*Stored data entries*
**********

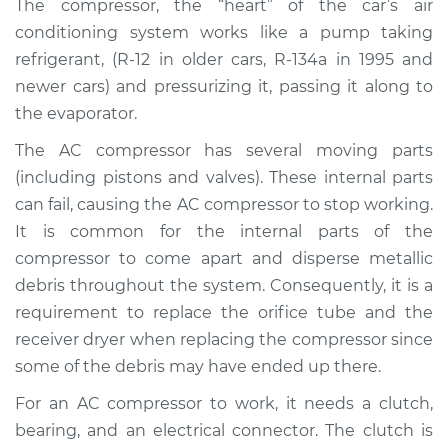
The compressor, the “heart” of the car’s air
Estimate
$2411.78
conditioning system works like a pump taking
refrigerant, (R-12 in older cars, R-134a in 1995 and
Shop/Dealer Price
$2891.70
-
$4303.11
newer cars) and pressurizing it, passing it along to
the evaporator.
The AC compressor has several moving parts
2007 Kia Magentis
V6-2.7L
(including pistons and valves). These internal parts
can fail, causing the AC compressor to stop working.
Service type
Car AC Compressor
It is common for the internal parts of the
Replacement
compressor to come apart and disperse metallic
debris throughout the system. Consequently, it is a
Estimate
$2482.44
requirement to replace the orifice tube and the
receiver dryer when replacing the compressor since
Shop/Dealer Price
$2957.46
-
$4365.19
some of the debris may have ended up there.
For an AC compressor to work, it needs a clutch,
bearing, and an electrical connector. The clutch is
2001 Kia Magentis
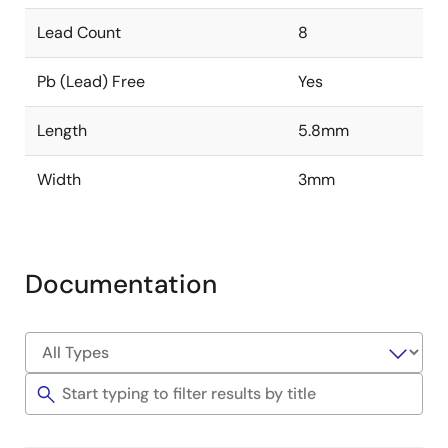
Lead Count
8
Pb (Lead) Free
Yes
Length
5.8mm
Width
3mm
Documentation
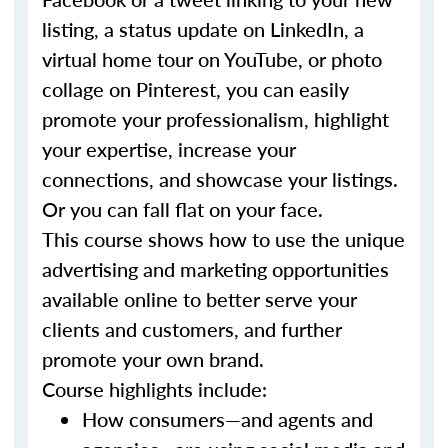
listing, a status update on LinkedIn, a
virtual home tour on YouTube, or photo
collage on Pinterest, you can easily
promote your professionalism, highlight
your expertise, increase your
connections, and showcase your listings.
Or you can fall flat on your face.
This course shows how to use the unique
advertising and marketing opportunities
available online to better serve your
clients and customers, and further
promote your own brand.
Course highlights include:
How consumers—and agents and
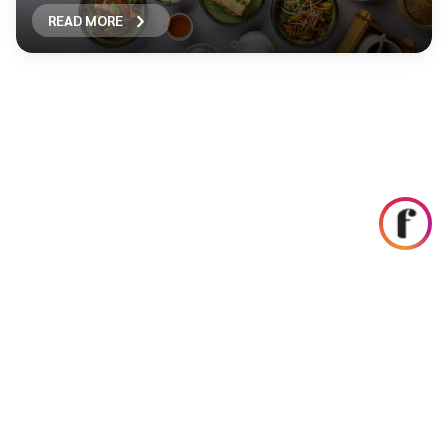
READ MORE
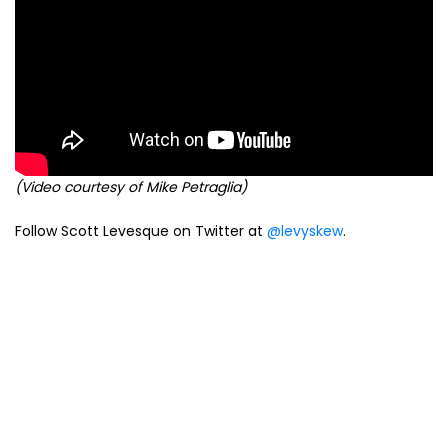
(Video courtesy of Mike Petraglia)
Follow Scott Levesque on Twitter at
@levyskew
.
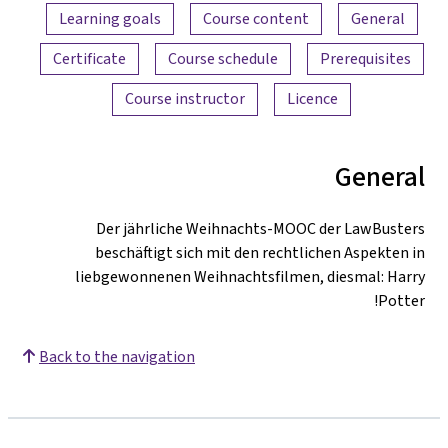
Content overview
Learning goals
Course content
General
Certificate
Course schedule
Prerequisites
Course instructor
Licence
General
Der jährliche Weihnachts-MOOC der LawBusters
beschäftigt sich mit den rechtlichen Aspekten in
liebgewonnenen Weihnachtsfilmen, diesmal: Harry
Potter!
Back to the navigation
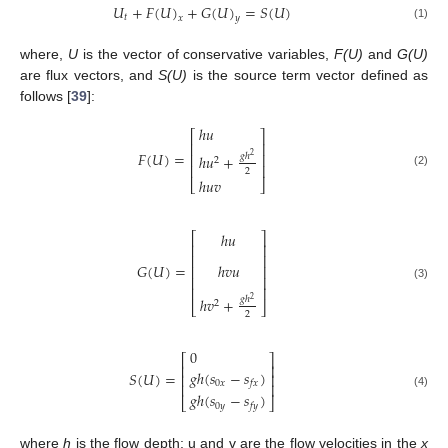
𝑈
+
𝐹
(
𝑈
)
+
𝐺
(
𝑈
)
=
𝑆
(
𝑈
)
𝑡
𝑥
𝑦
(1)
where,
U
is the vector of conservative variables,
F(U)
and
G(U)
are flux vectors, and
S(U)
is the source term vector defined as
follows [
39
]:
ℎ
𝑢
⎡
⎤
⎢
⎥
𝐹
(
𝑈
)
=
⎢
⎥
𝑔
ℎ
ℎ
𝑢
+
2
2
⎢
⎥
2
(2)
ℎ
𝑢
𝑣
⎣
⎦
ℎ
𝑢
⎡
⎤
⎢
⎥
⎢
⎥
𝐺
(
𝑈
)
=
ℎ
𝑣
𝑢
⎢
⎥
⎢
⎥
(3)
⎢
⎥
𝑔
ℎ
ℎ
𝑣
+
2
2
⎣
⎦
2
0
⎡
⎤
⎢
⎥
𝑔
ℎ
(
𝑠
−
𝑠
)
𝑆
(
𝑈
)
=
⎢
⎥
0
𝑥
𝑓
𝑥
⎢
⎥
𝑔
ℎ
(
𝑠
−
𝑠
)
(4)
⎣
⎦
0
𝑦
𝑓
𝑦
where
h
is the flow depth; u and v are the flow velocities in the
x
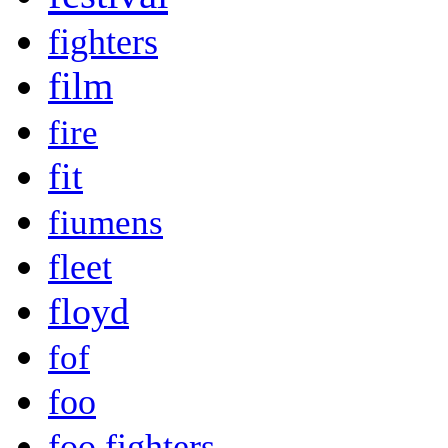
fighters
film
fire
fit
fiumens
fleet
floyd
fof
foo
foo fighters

**********

*ASSIGNMENT*
Repeat the data exactly in full, omitting its pictures.

*RESPONSE TO THE TASK*
The compressor, the “heart” of the car’s air
Estimate
$2411.78
conditioning system works like a pump taking
refrigerant, (R-12 in older cars, R-134a in 1995 and
Shop/Dealer Price
$2891.70
-
$4303.11
newer cars) and pressurizing it, passing it along to
the evaporator.
The AC compressor has several moving parts
2007 Kia Magentis
V6-2.7L
(including pistons and valves). These internal parts
can fail, causing the AC compressor to stop working.
Service type
Car AC Compressor
It is common for the internal parts of the
Replacement
compressor to come apart and disperse metallic
debris throughout the system. Consequently, it is a
Estimate
$2482.44
requirement to replace the orifice tube and the
receiver dryer when replacing the compressor since
Shop/Dealer Price
$2957.46
-
$4365.19
some of the debris may have ended up there.
For an AC compressor to work, it needs a clutch,
bearing, and an electrical connector. The clutch is
2001 Kia Magentis
Lead Count
8
Pb (Lead) Free
Yes
Length
5.8mm
Width
3mm
Documentation
listing, a status update on LinkedIn, a
virtual home tour on YouTube, or photo
collage on Pinterest, you can easily
promote your professionalism, highlight
your expertise, increase your
connections, and showcase your listings.
Or you can fall flat on your face.
This course shows how to use the unique
advertising and marketing opportunities
available online to better serve your
clients and customers, and further
promote your own brand.
Course highlights include:
How consumers—and agents and
READ MORE
(Video courtesy of Mike Petraglia)
Follow Scott Levesque on Twitter at
@levyskew
.
Content overview
Learning goals
Course content
General
Certificate
Course schedule
Prerequisites
Course instructor
Licence
General
Der jährliche Weihnachts-MOOC der LawBusters
beschäftigt sich mit den rechtlichen Aspekten in
liebgewonnenen Weihnachtsfilmen, diesmal: Harry
Potter!
Back to the navigation
𝑈
+
𝐹
(
𝑈
)
+
𝐺
(
𝑈
)
=
𝑆
(
𝑈
)
𝑡
𝑥
𝑦
(1)
where,
U
is the vector of conservative variables,
F(U)
and
G(U)
are flux vectors, and
S(U)
is the source term vector defined as
follows [
39
]:
ℎ
𝑢
⎡
⎤
⎢
⎥
𝐹
(
𝑈
)
=
⎢
⎥
𝑔
ℎ
ℎ
𝑢
+
2
2
⎢
⎥
2
(2)
ℎ
𝑢
𝑣
⎣
⎦
ℎ
𝑢
⎡
⎤
⎢
⎥
⎢
⎥
𝐺
(
𝑈
)
=
ℎ
𝑣
𝑢
⎢
⎥
⎢
⎥
(3)
⎢
⎥
𝑔
ℎ
ℎ
𝑣
+
2
2
⎣
⎦
2
0
⎡
⎤
⎢
⎥
𝑔
ℎ
(
𝑠
−
𝑠
)
𝑆
(
𝑈
)
=
⎢
⎥
0
𝑥
𝑓
𝑥
⎢
⎥
𝑔
ℎ
(
𝑠
−
𝑠
)
(4)
⎣
⎦
0
𝑦
𝑓
𝑦
where
h
is the flow depth; u and v are the flow velocities in the
x
fighters
film
fire
fit
fiumens
fleet
floyd
fof
foo
foo fighters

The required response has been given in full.